[<prev] [next>] [<thread-prev] [thread-next>] [day] [month] [year] [list]
Message-ID: <20241101200704.GE689589@pauld.westford.csb>
Date: Fri, 1 Nov 2024 16:07:04 -0400
From: Phil Auld <pauld@...hat.com>
To: Mike Galbraith <efault@....de>
Cc: Peter Zijlstra <peterz@...radead.org>, mingo@...hat.com,
juri.lelli@...hat.com, vincent.guittot@...aro.org,
dietmar.eggemann@....com, rostedt@...dmis.org, bsegall@...gle.com,
mgorman@...e.de, vschneid@...hat.com, linux-kernel@...r.kernel.org,
kprateek.nayak@....com, wuyun.abel@...edance.com,
youssefesmat@...omium.org, tglx@...utronix.de
Subject: Re: [PATCH 17/24] sched/fair: Implement delayed dequeue
Hi Mike,
On Fri, Nov 01, 2024 at 07:08:31PM +0100 Mike Galbraith wrote:
> On Fri, 2024-11-01 at 10:42 -0400, Phil Auld wrote:
> > On Fri, Nov 01, 2024 at 03:26:49PM +0100 Peter Zijlstra wrote:
> > > On Fri, Nov 01, 2024 at 09:38:22AM -0400, Phil Auld wrote:
> > >
> > > > How is delay dequeue causing more preemption?
> > >
> > > The thing delay dequeue does is it keeps !eligible tasks on the runqueue
> > > until they're picked again. Them getting picked means they're eligible.

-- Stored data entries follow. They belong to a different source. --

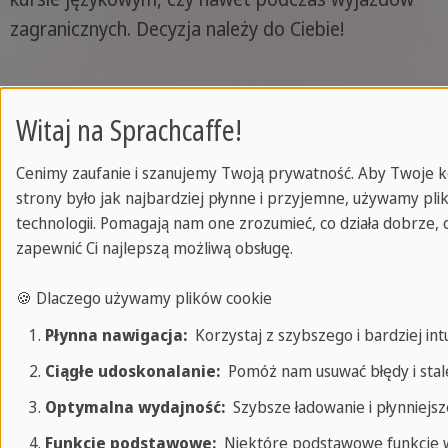
zagranicznych. Decyzja należy do Ciebie!
_________________________
Witaj na Sprachcaffe!
Przydatne linki:
1
Cenimy zaufanie i szanujemy Twoją prywatność. Aby Twoje ko
Foreign Language Learning:
strony było jak najbardziej płynne i przyjemne, używamy pl
https://www.state.gov/foreign-language-training/
.
technologii. Pomagają nam one zrozumieć, co działa dobrze, 
[dostęp: 22.08.2024]
zapewnić Ci najlepszą możliwą obsługę.
🍪 Dlaczego używamy plików cookie
Wróć
Płynna nawigacja:
Korzystaj z szybszego i bardziej int
Ciągłe udoskonalanie:
Pomóż nam usuwać błędy i stale
Optymalna wydajność:
Szybsze ładowanie i płynniejsze
Powiązane aktualności
Funkcje podstawowe:
Niektóre podstawowe funkcje w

> > > If at that point they're still not runnable, they're dequeued.
> > >
> > > By keeping them around like this, they can earn back their lag.
> > >
> > > The result is that the moment they get woken up again, they're going to
> > > be eligible and are considered for preemption.
> > >
> > >
> > > The whole thinking behind this is that while 'lag' measures the
> > > mount of service difference from the ideal (positive lag will have less
> > > service, while negative lag will have had too much service), this is
> > > only true for the (constantly) competing task.
> > >
> > > The moment a task leaves, will it still have had too much service? And
> > > after a few seconds of inactivity?
> > >
> > > So by keeping the deactivated tasks (artificially) in the competition
> > > until they're at least at the equal service point, lets them burn off
> > > some of that debt.
> > >
> > > It is not dissimilar to how CFS had sleeper bonus, except that was
> > > walltime based, while this is competition based.
> > >
> > >
> > > Notably, this makes a significant difference for interactive tasks that
> > > only run periodically. If they're not eligible at the point of wakeup,
> > > they'll incur undue latency.
> > >
> > >
> > > Now, I imagine FIO to have tasks blocking on IO, and while they're
> > > blocked, they'll be earning their eligibility, such that when they're
> > > woken they're good to go, preempting whatever.
> > >
> > > Whatever doesn't seem to enjoy this.
> > >
> > >
> > > Given BATCH makes such a terrible mess of things, I'm thinking FIO as a
> > > whole does like preemption -- so now it's a question of figuring out
> > > what exactly it does and doesn't like. Which is never trivial :/
> > >
> >
> > Thanks for that detailed explanation.
> >
> > I can confirm that FIO does like the preemption
> >
> > NO_WAKEUP_P and DELAY - 427 MB/s
> > NO_WAKEUP_P and NO_DELAY - 498 MB/s
> > WAKEUP_P and DELAY - 519 MB/s
> > WAKEUP_P and NO_DELAY - 590 MB/s
> >
> > Something in the delay itself
> > (extra tasks in the queue? not migrating the delayed task? ...)
>
> I think it's all about short term fairness and asymmetric buddies.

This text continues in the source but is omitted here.